Referring to FIGS. 6A and 6B, shown is a flowchart 400, 401 of processing steps that can be performed in at least one embodiment in accordance with the techniques of the present disclosure. FIGS. 6A and 6B summarize processing discussed above.

At the step 402, the K resource instances can be assigned corresponding resource instance IDs (sometimes referred to as instance IDs or resource IDs). Each of the K instances can be assigned a corresponding unique resource ID. The resource IDs of the K resources can collectively be a range of consecutive integers. For example with reference back to FIG. 3, K can be 100 where the 100 instances are assigned a unique corresponding one of the resource IDs in the inclusive range from 1 to 100. From the step 402, control proceeds to the step 404.

At the step 404, logically divide the K resource instances into D domains. Each of the D domains can be the same size of S instances. Each domain can include instances with consecutive corresponding resource IDs. Thus each domain can denote a subrange of consecutive resource IDs of corresponding instances of the domain. For example with reference back to FIG. 3, D can be 100 and S can be 10 such that there are 10 domains of 10 instances per domain. Each domain can include 10 instances having corresponding resource IDs forming a subrange of consecutive resource IDs. From the step 404, control proceeds to the step 406.

At the step 406, a domain cursor can be maintained tracking the next domain index that identifies the next domain from which to allocate an instance. For each domain, a separate instance cursor (also referred to as a domain instance cursor) can be maintained denoting the next resource or instance ID within the domain from which to attempt resource instance allocation. From the step 406, control proceeds to the step 408.

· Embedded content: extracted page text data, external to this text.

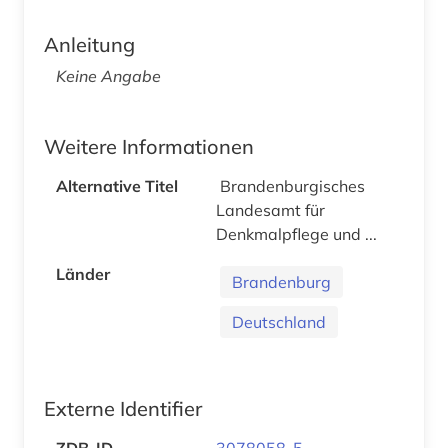
Anleitung
Keine Angabe
Weitere Informationen
Alternative Titel
Brandenburgisches
Landesamt für
Denkmalpflege und ...
Länder
Brandenburg
Deutschland
Externe Identifier
ZDB-ID
3078058-5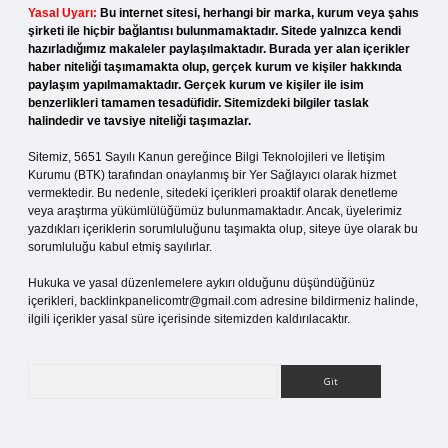
Yasal Uyarı:
Bu internet sitesi, herhangi bir marka, kurum veya şahıs
şirketi ile hiçbir bağlantısı bulunmamaktadır. Sitede yalnızca kendi
hazırladığımız makaleler paylaşılmaktadır. Burada yer alan içerikler
haber niteliği taşımamakta olup, gerçek kurum ve kişiler hakkında
paylaşım yapılmamaktadır. Gerçek kurum ve kişiler ile isim
benzerlikleri tamamen tesadüfidir. Sitemizdeki bilgiler taslak
halindedir ve tavsiye niteliği taşımazlar.
Sitemiz, 5651 Sayılı Kanun gereğince Bilgi Teknolojileri ve İletişim
Kurumu (BTK) tarafından onaylanmış bir Yer Sağlayıcı olarak hizmet
vermektedir. Bu nedenle, sitedeki içerikleri proaktif olarak denetleme
veya araştırma yükümlülüğümüz bulunmamaktadır. Ancak, üyelerimiz
yazdıkları içeriklerin sorumluluğunu taşımakta olup, siteye üye olarak bu
sorumluluğu kabul etmiş sayılırlar.
Hukuka ve yasal düzenlemelere aykırı olduğunu düşündüğünüz
içerikleri,
backlinkpanelicomtr@gmail.com
adresine bildirmeniz halinde,
ilgili içerikler yasal süre içerisinde sitemizden kaldırılacaktır.
Arama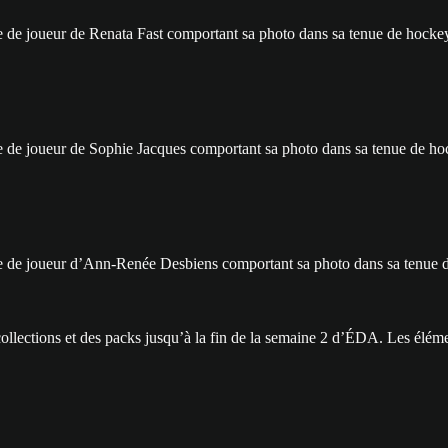
collections et des packs jusqu’à la fin de la semaine 2 d’ÉDA. Les élé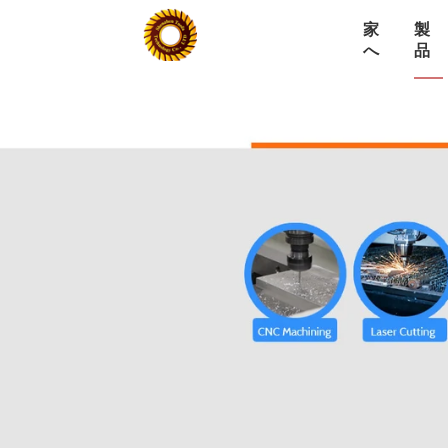
家
製
へ
品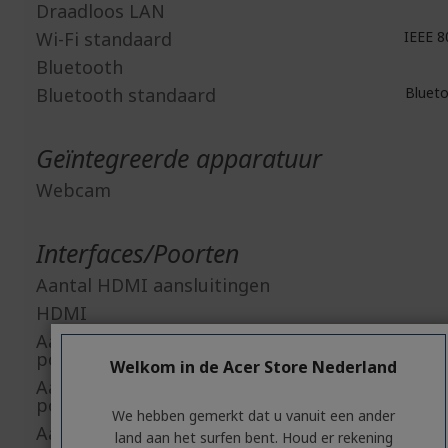
Draadloos LAN
Wi-Fi standaard
IEEE 8
Bluetooth
Bluetooth standaard
Blueto
Geïntegreerde apparatuur
Webcam
Interfaces/Poorten
Aantal HDMI aansluitingen
HDMI
Aantal USB 3.2 Gen 1 Type-A-
poorten
Welkom in de Acer Store Nederland
Aantal USB 3.2 Gen 2 Type-A-
poorten
We hebben gemerkt dat u vanuit een ander
Aantal USB 3.2 Gen 2 Type-C-
land aan het surfen bent. Houd er rekening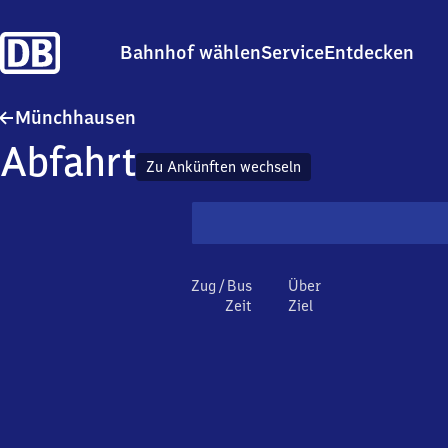
Bahnhof wählen
Service
Entdecken
Münchhausen
Münchhausen
Abfahrt
Zu Ankünften wechseln
Zug / Bus
Über
Zeit
Ziel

At the step 408, A resource allocation request for a resource instance can be received by the resource allocator from a client, such as a thread. From the step 408, control proceeds to the step 410 to commence processing responsive to the resource allocation request. In at least one embodiment, processing of steps 410, 412, 416, 418, 420, 422, 424, 426 and 428 can be performed by the resource allocator.

At the step 410, processing is performed to atomically: i) get the next domain index denoted by the domain cursor and ii) advance the domain cursor. Getting the next domain index denoted by the domain cursor can include assigning current domain = domain cursor. Advancing the domain cursor can include incrementing the domain cursor (e.g., Domain cursor= domain cursor +1) or otherwise resetting the domain cursor back to 1 (if the domain cursor prior to advancement is the last or highest domain ID). For example with reference back to FIG. 3, the current domain can be assigned the value of 4 as identified by the domain cursor 306. Additionally, the domain cursor 306 can be advanced to 5 so that the next resource allocation request is allocated from domain 5. From the step 410, control proceeds to the step 411.

At the step 411, a variable count is initialized to 0. From the step 411, control proceeds to the step 412.

At the step 412, for the current domain, atomically i) get the next instance ID denoted by the current domain’s instance cursor, and ii) advance the current domain’s instance cursor. Getting the next instance ID can include assigning current instance=current domain’s instance cursor. Advancing the current domain’s instance cursor can include Incrementing the current domain’s instance cursor (e.g., instance cursor= instance cursor +1), or otherwise resetting the current domain’s instance cursor back to the first or lowest instance ID of the current domain. For example with reference back to FIG. 3, the current domain can be 4 as assigned in the step 410. Accordingly in the step 412, current instance can be assigned the value of 38 as identified by the domain 4 instance cursor 310d. Thus current instance can denote the resource instance ID or instance ID of a corresponding resource instance for which a subsequent try-lock request is issued (in step 416). Additionally, the domain 4 instance cursor 310d can be advanced to 39. From the step 412, control proceeds to the step 416.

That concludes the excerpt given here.